• **EXERCISE OBJECTIVE**: Could you please count how many lines in the data below hold the string "online"? Reply with only the number.

(Collected data)
[Start of section]

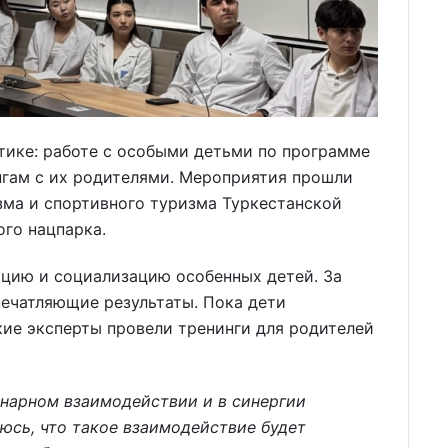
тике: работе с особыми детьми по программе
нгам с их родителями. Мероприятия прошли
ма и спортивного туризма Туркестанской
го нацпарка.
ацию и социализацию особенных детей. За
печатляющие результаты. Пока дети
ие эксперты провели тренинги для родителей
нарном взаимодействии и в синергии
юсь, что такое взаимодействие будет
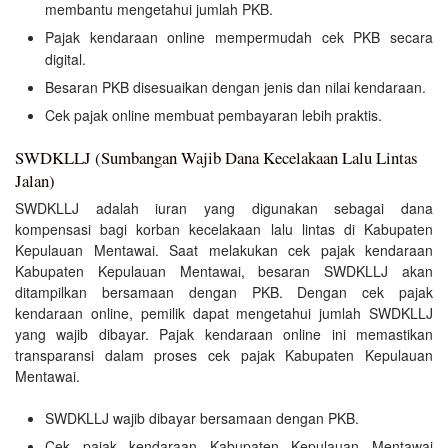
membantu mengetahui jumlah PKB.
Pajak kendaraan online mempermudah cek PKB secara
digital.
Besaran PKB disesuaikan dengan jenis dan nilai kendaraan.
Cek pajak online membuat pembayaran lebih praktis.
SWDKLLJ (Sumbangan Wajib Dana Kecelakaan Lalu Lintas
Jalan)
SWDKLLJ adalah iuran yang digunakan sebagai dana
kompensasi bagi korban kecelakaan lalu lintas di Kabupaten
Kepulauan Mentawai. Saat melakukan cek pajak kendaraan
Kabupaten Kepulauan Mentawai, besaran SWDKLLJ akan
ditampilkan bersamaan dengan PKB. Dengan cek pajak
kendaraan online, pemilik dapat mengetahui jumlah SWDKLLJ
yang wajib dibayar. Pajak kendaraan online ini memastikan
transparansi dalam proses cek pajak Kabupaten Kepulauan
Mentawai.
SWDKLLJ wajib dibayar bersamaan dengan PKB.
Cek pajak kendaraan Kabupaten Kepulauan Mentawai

[End of section]
[Start of section]

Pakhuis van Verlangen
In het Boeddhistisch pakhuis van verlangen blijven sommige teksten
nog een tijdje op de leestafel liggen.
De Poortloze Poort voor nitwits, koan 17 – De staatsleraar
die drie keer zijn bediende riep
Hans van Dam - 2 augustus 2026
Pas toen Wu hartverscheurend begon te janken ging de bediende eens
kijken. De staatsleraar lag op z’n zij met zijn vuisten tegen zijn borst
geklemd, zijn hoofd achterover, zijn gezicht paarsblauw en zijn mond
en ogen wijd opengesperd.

[End of section]

• **ANSWER**: 4